Perhaps it is the English penchant for queuing that has gotten me looking for new and innovative ways to be that person who, with little effort and to the chagrin of all others following the queuing order, skips to the front, avoiding stagnation and an otherwise worthless time spent standing and watching someone else's back. Or maybe I'm just an impatient individual who never learned that particular virtue. In either case, I have very little tolerance for prolonged standing and have now successfully shaved, cumulatively, several hours off of the total time spent waiting on line.

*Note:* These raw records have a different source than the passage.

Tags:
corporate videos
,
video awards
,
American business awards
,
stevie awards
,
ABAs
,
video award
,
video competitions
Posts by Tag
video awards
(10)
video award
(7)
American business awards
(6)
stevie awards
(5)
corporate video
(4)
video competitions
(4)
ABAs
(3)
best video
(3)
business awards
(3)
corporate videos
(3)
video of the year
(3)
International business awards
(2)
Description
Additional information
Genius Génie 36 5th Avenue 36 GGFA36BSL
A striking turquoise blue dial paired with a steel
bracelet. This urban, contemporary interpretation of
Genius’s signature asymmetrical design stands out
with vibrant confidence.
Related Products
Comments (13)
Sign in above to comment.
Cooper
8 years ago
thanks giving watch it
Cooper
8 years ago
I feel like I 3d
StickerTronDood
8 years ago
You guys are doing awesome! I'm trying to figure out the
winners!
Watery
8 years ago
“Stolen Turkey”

The first was waiting for tickets at the BBC Proms in the Park. For those of you for whom the Proms is not part of your summer vocabulary, you can think of it as something resembling Central Park's Summer Stage, only not free. Or, if that didn't help, you can think about a concert in a park in the middle of a city. The Proms itself is a hundred year old tradition that finds people sitting in or around a concert hall, listening to classical music throughout the summer. It is also cheap for the cheap seats and, this year, also features a fully-outdoor concert in the middle of Hyde Park. Bring some cheese, bring some wine, that sort of thing. One must also remember to bring a sweater as the last Proms event of the year falls in the middle of September which is going to get quite chilly when the sun goes down. The Proms in the Park is also ridiculously disorganized as was witnessed by the not fewer that a half-dozen queues for ticket retrieval and the mob of people waiting to be searched on their way into the stage area.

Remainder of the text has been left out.